3.                     Subsidiairement, le recourant invoque l'application à son profit du taux de 12% de l'art. 51 al. 3 LI. A tort. La notion d'immeuble principalement affecté à l'habitation de son propriétaire, résultant de la modification législative du 1er juin 1982, diffère de la notion de maison familiale que connaissait le texte antérieur, qui pouvait être interprété comme comprenant les résidences secondaires.

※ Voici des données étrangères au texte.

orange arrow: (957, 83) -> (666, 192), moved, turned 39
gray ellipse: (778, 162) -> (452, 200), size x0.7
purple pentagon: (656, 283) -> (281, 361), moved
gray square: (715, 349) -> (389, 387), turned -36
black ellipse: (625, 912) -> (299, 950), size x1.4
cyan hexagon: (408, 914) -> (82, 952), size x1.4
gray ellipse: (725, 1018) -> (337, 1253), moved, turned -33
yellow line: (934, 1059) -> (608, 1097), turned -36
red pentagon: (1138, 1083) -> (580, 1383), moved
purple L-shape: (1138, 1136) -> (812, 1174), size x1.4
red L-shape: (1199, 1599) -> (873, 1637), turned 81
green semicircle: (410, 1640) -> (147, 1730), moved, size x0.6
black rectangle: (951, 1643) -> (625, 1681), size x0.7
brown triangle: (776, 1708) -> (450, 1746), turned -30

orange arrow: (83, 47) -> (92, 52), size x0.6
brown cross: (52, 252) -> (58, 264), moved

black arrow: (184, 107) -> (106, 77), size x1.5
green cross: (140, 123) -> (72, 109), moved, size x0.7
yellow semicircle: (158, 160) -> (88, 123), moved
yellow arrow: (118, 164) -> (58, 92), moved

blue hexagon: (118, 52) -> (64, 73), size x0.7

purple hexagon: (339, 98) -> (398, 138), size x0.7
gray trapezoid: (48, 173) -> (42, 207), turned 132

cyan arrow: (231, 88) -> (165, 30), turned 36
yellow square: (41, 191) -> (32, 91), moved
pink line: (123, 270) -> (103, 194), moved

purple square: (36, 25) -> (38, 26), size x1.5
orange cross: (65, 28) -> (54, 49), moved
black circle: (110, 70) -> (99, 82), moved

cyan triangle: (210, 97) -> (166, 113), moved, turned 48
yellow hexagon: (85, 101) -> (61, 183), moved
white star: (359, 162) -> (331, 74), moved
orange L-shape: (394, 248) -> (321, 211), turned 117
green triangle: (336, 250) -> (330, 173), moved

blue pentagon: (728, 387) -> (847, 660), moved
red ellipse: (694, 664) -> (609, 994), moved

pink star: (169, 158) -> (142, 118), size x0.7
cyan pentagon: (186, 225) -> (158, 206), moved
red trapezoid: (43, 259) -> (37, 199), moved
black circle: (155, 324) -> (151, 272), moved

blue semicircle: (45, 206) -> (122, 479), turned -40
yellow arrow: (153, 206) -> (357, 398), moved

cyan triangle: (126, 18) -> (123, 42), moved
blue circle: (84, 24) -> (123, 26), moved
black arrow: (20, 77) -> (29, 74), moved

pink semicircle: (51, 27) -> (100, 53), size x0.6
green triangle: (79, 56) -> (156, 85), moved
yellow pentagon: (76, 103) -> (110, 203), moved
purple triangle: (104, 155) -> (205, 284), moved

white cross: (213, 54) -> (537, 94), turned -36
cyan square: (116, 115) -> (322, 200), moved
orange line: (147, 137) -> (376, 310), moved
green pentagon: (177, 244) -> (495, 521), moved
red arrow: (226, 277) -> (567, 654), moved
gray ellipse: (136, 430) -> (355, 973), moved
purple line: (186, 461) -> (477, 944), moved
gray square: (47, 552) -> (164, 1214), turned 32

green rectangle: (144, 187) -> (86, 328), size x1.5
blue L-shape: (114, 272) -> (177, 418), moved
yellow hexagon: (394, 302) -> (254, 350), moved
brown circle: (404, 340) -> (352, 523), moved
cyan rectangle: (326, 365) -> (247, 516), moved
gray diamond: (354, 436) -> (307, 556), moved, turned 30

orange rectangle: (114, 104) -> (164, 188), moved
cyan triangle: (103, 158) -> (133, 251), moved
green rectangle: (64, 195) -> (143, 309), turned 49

Selon la jurisprudence, l'application du taux réduit est une exception à la règle principale et ne se justifie que pour les immeubles nécessaires au logement du contribuable et de sa famille, et non pas pour une résidence secondaire, assimilée à un logement de convenance (Commission cantonale de recours en matière d'impôt, arrêt du 14 décembre 1984 dans la cause E.- L.A. à L.; RDAF 1987 p. 372 plus spécialement 377). D'ailleurs, lors des débats devant le Grand Conseil, un amendement a été rejeté, qui visait précisément à mettre sur un même pied résidences secondaires et principales (voir exposé des motifs, BGC printemps 1982, p. 817).

 

                        Le recourant est domicilié à Y.________ depuis longtemps. Son immeuble de Z.________ n'a jamais été "principalement affecté à son habitation". Le gain immobilier réalisé à l'occasion de l'aliénation de cet immeuble ne saurait donc être taxé au taux de faveur de 12%.

                        4. Le recours doit dans ces conditions être rejeté, les frais étant mis à la charge du recourant débouté (art. 55 LJPA).

Par ces motifs,

le Tribunal administratif

a r r ê t e  :

I.                 Le recours est rejeté;

II.                Un émolument d'arrêt de Fr. 3'000.-- est mis à la charge du recourant, montant compensé par l'avance de frais effectuée.

Lausanne, le 26 janvier 1993/gz

Au nom du Tribunal administratif :

 

Le président :

 

 

 

 

 

Le présent arrêt est notifié :

- au recourant X.________, à Y.________, sous pli recommandé;

- à l'ACI, rue de la Paix 6, 1014 Lausanne, en 3 exemplaires dont un à l'intention de la Commission d'impôt de district à Lavaux.